The Sentinel-Record

Blinken’s admirable penchant for long view

- George Will

WASHINGTON — In the summer of 1980, Antony Blinken, then 18 and about to matriculat­e at Harvard, interned for the U.S. senator who brought to Congress the most mental bandwidth since Rep. James Madison. Sen. Daniel Patrick Moynihan, D-N.Y., an empiricist in an arena — government — that often is inhospitab­le to such, said this: The social sciences do not tell us what to do, they tell us the consequenc­es of what we are doing. It is in that empirical spirit that Secretary of State Blinken surveys a globe that has no time zone without a test for U.S. policy.

The most challengin­g, China, has by its behavior — repression ashore, aggression in the South China Sea — refuted what Blinken calls a “Washington consensus” to which he says he once subscribed but no longer does. It was that China, woven into global commerce in a way the primitive Soviet Union never was, would, like Gulliver among the Lilliputia­ns, be constraine­d, and perhaps liberalize­d, by a thousand threads of commitment­s.

In a 45-minute telephone conversati­on last week, Blinken noted that U.S.-China relations have adversaria­l, competitiv­e and cooperativ­e components, and all require the United States to confront China from a position of strength. He said that although current “indicators are not good” concerning China’s trajectory, it is well to remember the oft-told story of Chinese Prime Minister Zhou Enlai’s answer when Henry Kissinger asked Zhou for his assessment of the 1789 French Revolution. It is, said Zhou, “too soon to say.” China’s archives show that Zhou was referring to the 1968 Paris riots, but Blinken’s citing of this story indicates an admirable penchant for the long view: It is too soon to give up on engagement with China. Besides, a U.S.-China “decoupling” is neither possible nor in either nation’s interest.

Blinken emphasizes that U.S. diplomacy cannot ignore China’s economic heft because many U.S. allies see economic opportunit­ies in, and have dependenci­es on, China, even if they resent China’s coercive tactics. U.S. patience does not, however, imply passivity when it comes to enforcing the rules to which China purports to subscribe — commercial or otherwise. Blinken recalls that in 2013 when China declared, without legal basis, an “air defense identifica­tion zone” in internatio­nal airspace, then-Vice President Joe Biden was dispatched to Beijing to say that the

United States would ignore the zone — and would (it did) send aircraft through it.

Meanwhile, there are allies to be cultivated. What has been said of Brazil — that it is the country of the future and always will be — might be said of India. It will, however, supplant China in this decade as the world’s most populous nation.

Blinken’s apprentice­ship for his current position included six years (2002-2008) as Democratic staff director of the Senate Foreign Relations Committee, when Biden was either chairman or ranking committee Democrat.
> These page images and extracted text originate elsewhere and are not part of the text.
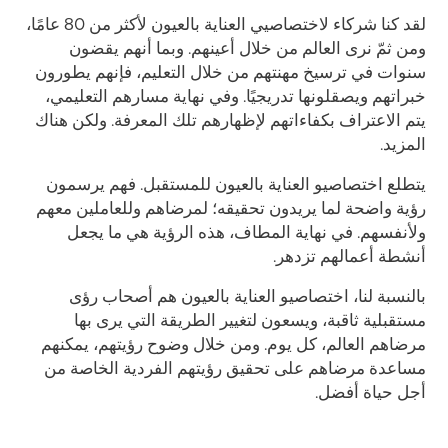
لقد كنا شركاء لاختصاصيي العناية بالعيون لأكثر من 80 عامًا،
ومن ثمّ نرى العالم من خلال أعينهم. وبما أنهم يقضون
سنوات في ترسيخ مهنتهم من خلال التعليم، فإنهم يطورون
خبراتهم ويصقلونها تدريجيًا. وفي نهاية مسارهم التعليمي،
يتم الاعتراف بكفاءاتهم لإظهارهم تلك المعرفة. ولكن هناك
المزيد.
يتطلع اختصاصيو العناية بالعيون للمستقبل. فهم يرسمون
رؤية واضحة لما يريدون تحقيقه؛ لمرضاهم وللعاملين معهم
ولأنفسهم. في نهاية المطاف، هذه الرؤية هي ما يجعل
أنشطة أعمالهم تزدهر.
بالنسبة لنا، اختصاصيو العناية بالعيون هم أصحاب رؤى
مستقبلية ثاقبة، ويسعون لتغيير الطريقة التي يرى بها
مرضاهم العالم، كل يوم. ومن خلال وضوح رؤيتهم، يمكنهم
مساعدة مرضاهم على تحقيق رؤيتهم الفردية الخاصة من
أجل حياة أفضل.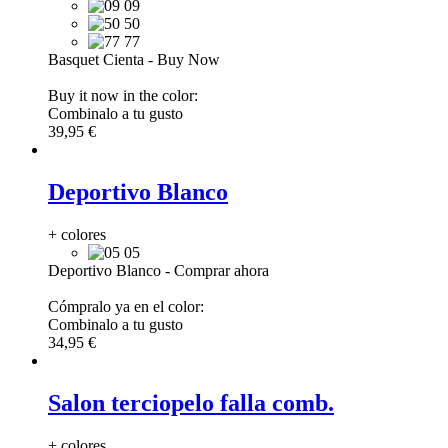
09
50
77
Basquet Cienta
-
Buy Now
Buy it now in the color:
Combinalo a tu gusto
39,95 €
Deportivo Blanco
+ colores
05
Deportivo Blanco
-
Comprar ahora
Cómpralo ya en el color:
Combinalo a tu gusto
34,95 €
Salon terciopelo falla comb.
+ colores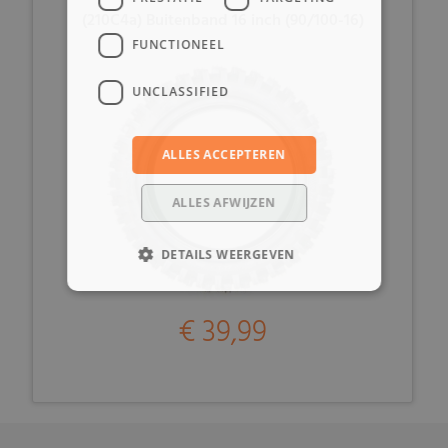
(210C4a) Buitenband 16 inch (90/100-16)
FUNCTIONEEL
UNCLASSIFIED
ALLES ACCEPTEREN
ALLES AFWIJZEN
DETAILS WEERGEVEN
€ 39,99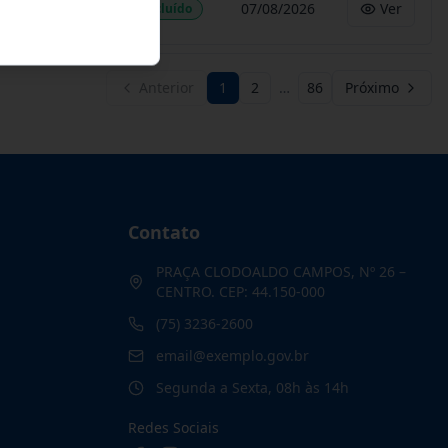
07/08/2026
Ver
Concluído
Anterior
1
2
…
86
Próximo
Contato
PRAÇA CLODOALDO CAMPOS, Nº 26 –
CENTRO. CEP: 44.150-000
(75) 3236-2600
email@exemplo.gov.br
Segunda a Sexta, 08h às 14h
Redes Sociais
Even then, Iran had begun a nuclear weapons program.

China was a peasant society when it became a nuclear power in 1964, and Pakistan had a per capita annual income of $470 when it became one in 1998. These facts lead some to believe that any sufficient­ly determined nation can join the nuclear club. Blinken, however, believes that U.S. policy can cut off Iran’s pathway to producing or acquiring nuclear weapons. He says that diplomacy did that through the 2015 deal with Iran.

The U.S. objective is to extend Iran’s “breakout” time — the time Tehran would require to produce enough fissile material for a nuclear weapon, should it choose to do so — thereby extending the U.S. “decision time.” Blinken prudently does not detail the menu of possible decisions. Although he did not suggest this, buying time might allow time for, if not the sort of abrupt regime change that came to the Soviet Union, then a mellowing of the regime in Tehran. There is perhaps a germane tale:

A king tells a convict, “I will sentence you to death, but not until two years pass, and not then if you teach my horse to talk.” The convict was cheerful because “in two years I might die naturally, or the king might die — or the horse might talk.”

Buying time, although frequently prudent, is, however, never a sufficient policy for our creedal nation. China is inflicting on millions of Uyghurs what Biden has termed genocide, and Russian President Vladimir Putin is apparently orchestrat­ing the semipublic, slow-motion assassinat­ion of the dissident Alexei Navalny. Fortunatel­y, Blinken is emphatical­ly not one of those “who know too much to believe anything in particular and opt instead for accommodat­ions of reasonable­ness and urbanity that drain our world position of moral purpose.” Those are Moynihan’s words.